Analysis of Bonferroni and Benjamini–Hochberg Procedures in Controlling False Discoveries
The pervasive challenge of controlling Type I errors in multiple hypothesis testing necessitates rigorous methodologies, especially in contexts involving high-throughput data such as microarrays. This paper critically examines the Bonferroni procedure and its comparison with the less conservative Benjamini–Hochberg (BH) method. Contrary to popular belief that the Bonferroni approach is excessively conservative, this paper demonstrates that its perceived limitations may stem from traditional parameter constraints rather than inherent methodological shortcomings.
Context and Objective
Microarray analyses and similar high-throughput technologies often involve testing thousands of hypotheses simultaneously. The classical Bonferroni method, despite its popularity, has been criticized for being too conservative, especially when the family-wise error rate (FWER) control is the primary concern. Various approaches like the false discovery rate (FDR), introduced by Benjamini and Hochberg, offer less stringent control, prioritizing exploratory analysis over strict Type I error regulation. The present paper revisits the Bonferroni method, advocating its utility and stability in controlling the per family error rate (PFER).
Methodological Insights
The authors present an extended interpretation of the Bonferroni procedure, which focuses on controlling the PFER rather than the probability of at least one false discovery. This reinterpretation aims to clarify the misconception of its excessive conservatism. The paper highlights that when adjusted appropriately, the Bonferroni procedure's outcomes are highly correlated to those of the BH procedure. Through simulated data, they demonstrate that both procedures can achieve comparable levels of FDR and PFER, with Bonferroni providing a potentially higher stability in terms of variance in total numbers of discoveries, particularly in correlated datasets.
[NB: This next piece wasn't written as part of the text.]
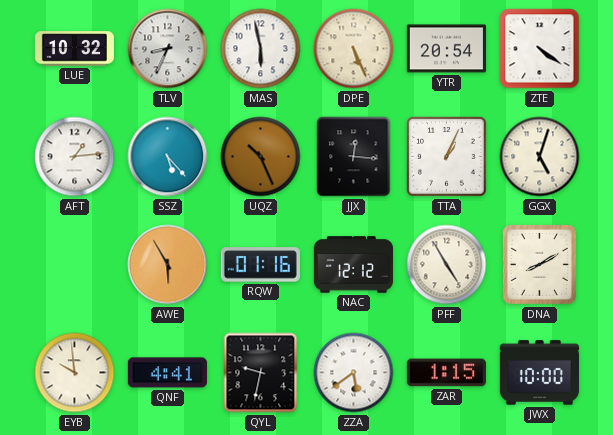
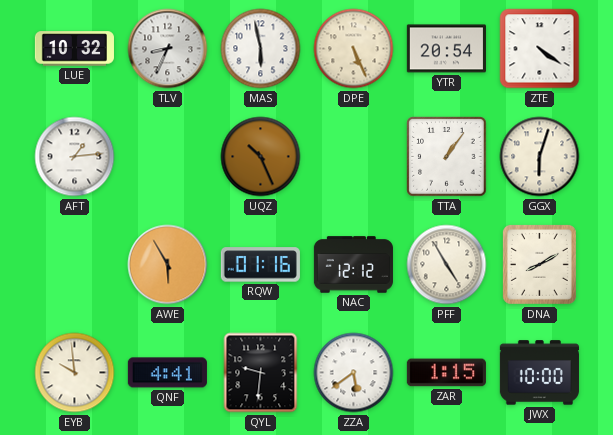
SSZ: 5:23 -> none
JJX: 12:16 -> none
TTA: 1:04 -> 1:06
GGX: 5:03 -> 6:03
QYL: 9:32 -> 9:31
Simulation Studies and Results
The paper's simulations involve both independent (SIM43) and correlated (SIM43CORR) datasets. The latter introduces moderate pairwise correlations, reflective of real-world microarray data. Results indicate that while the BH procedure often yields a higher number of rejections, the Bonferroni method can achieve similar power under appropriately chosen parameters. The standard deviation of the number of true discoveries, a proxy for the power of a multiple testing procedure (MTP), is generally lower for Bonferroni compared to BH, suggesting superior stability, especially in correlated scenarios. Scatterplots further confirm the high correlation between the outputs of both procedures, affirming the comparable efficacy of the Bonferroni procedure under the extended interpretation.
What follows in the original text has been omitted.